Update Found a solution thanks to ljeabmreosn. Karmarkar-Karp did a great job on the algorithm, and the conversion of strings to base 73 was inspired. It was very difficult for me to find a code that would actually give me subsequences, and not just the final difference (maybe most people are only interested in this problem in the abstract?). In any case, it was the code:
First I converted my lines to base 73 as a suggested poster. For this, I used the basic package in python, defining an alphabet with 73 characters, and then using the basein.decode function to convert to decimel.

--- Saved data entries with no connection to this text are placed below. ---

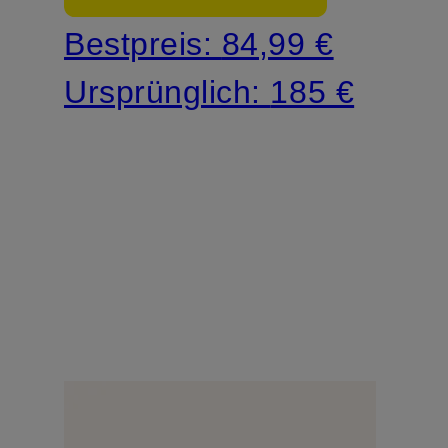
Bestpreis:
84,99 €
Ursprünglich:
185 €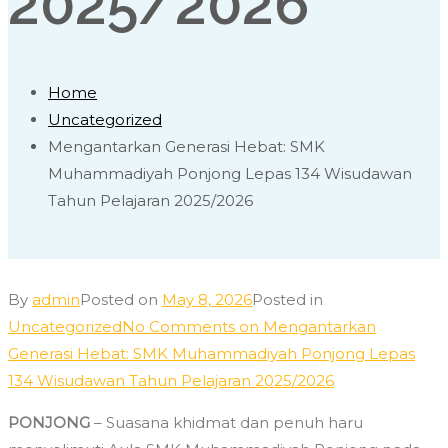
2025/2026
Home
Uncategorized
Mengantarkan Generasi Hebat: SMK
Muhammadiyah Ponjong Lepas 134 Wisudawan
Tahun Pelajaran 2025/2026
By
admin
Posted on
May 8, 2026
Posted in
Uncategorized
No Comments
on Mengantarkan
Generasi Hebat: SMK Muhammadiyah Ponjong Lepas
134 Wisudawan Tahun Pelajaran 2025/2026
PONJONG
– Suasana khidmat dan penuh haru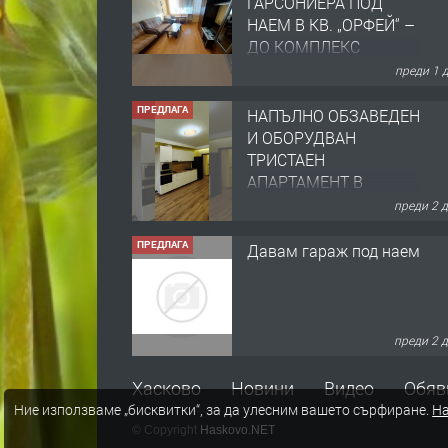
ГАРСОНИЕРА ПОД
НАЕМ В КВ. „ОРФЕЙ“ –
ДО КОМПЛЕКС
„ВЕСПРЕМ“, ГР.
преди 1 
ХАСКОВО
ПРЕДЛАГА
НАПЪЛНО ОБЗАВЕДЕН
И ОБОРУДВАН
ТРИСТАЕН
АПАРТАМЕНТ В
ЦЕНТЪРА НА ГР.
преди 2 
ХАСКОВО
ПРЕДЛАГА
Давам гараж под наем
преди 2 
ПРЕДЛАГА
№4120 Магазин/Офис
Хасково
Новини
Видео
Обяв
под наем в кв. Любен
Ние използваме „бисквитки“, за да улесним вашето сърфиране.
На
Каравелов, Хасково-
© Copyright
Haskovo.NET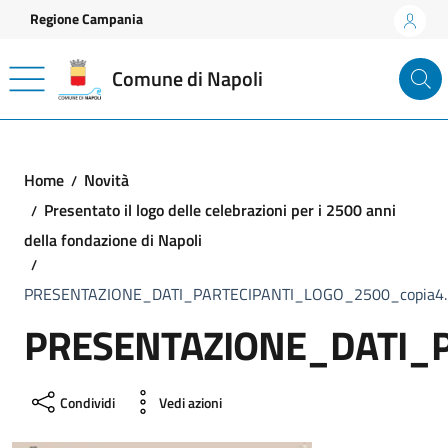
Vai ai contenuti
Vai al footer
Regione Campania
Comune di Napoli
Home
Novità
Presentato il logo delle celebrazioni per i 2500 anni
della fondazione di Napoli
PRESENTAZIONE_DATI_PARTECIPANTI_LOGO_2500_copia4.
PRESENTAZIONE_DATI_P
Condividi
Vedi azioni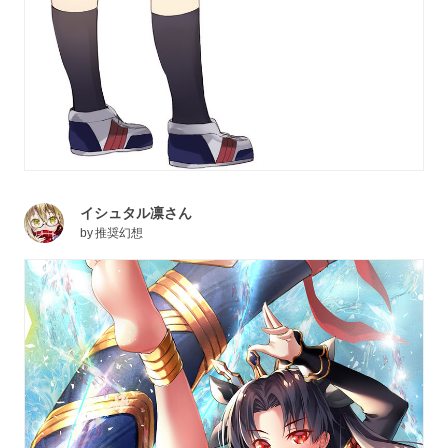
イシュタル凛さん
by
推奨幻想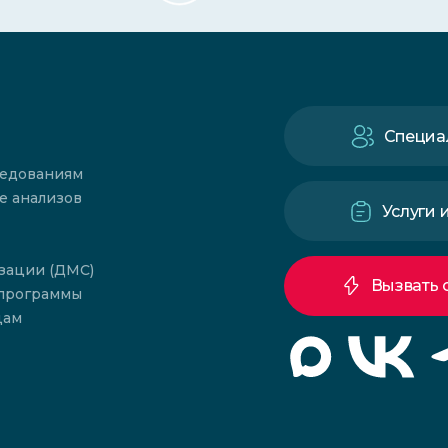
Специа
ледованиям
е анализов
Услуги 
зации (ДМС)
Вызвать 
 программы
цам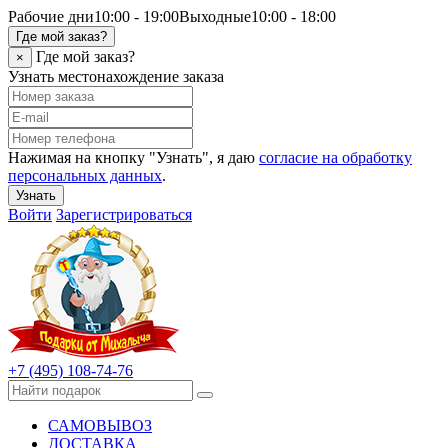
Рабочие дни
10:00 - 19:00
Выходные
10:00 - 18:00
Где мой заказ?
Где мой заказ?
×
Узнать местонахождение заказа
Нажимая на кнопку "Узнать", я даю
согласие на обработку
персональных данных
.
Узнать
Войти
Зарегистрироваться
+7 (495) 108-74-76
САМОВЫВОЗ
ДОСТАВКА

For the algorithm, I just added code for printing subsequence indices from this mailing list message from Tim Peters: https://mail.python.org/pipermail/tutor/2001-August/008098.html
from __future__ import nested_scopes import sys import bisect class _Num: def __init__(self, value, index): self.value = value self.i = index def __lt__(self, other): return self.value < other.value
This gives the following result:
Set 1: [0, 3, 5, 6, 9, 10, 12, 15, 17, 19, 21, 22, 24, 26, 28, 31, 32, 34, 36, 38, 41, 43, 45, 47, 48, 51, 53, 54, 56, 59, 61, 62, 65, 66, 68, 71] Set 2: [1, 2, 4, 7, 8, 11, 13, 14, 16, 18, 20, 23, 25, 27, 29, 30, 33, 35, 37, 39, 40, 42, 44, 46, 49, 50, 52, 55, 57, 58, 60, 63, 64, 67, 69, 70] Set 1 sum 30309344369339288555041174435706422018348623853211009172L Set 2 sum 30309344369339288555041174435706422018348623853211009172L difference 0L
Which provides indices of its own subsets in a few seconds. Thanks everyone!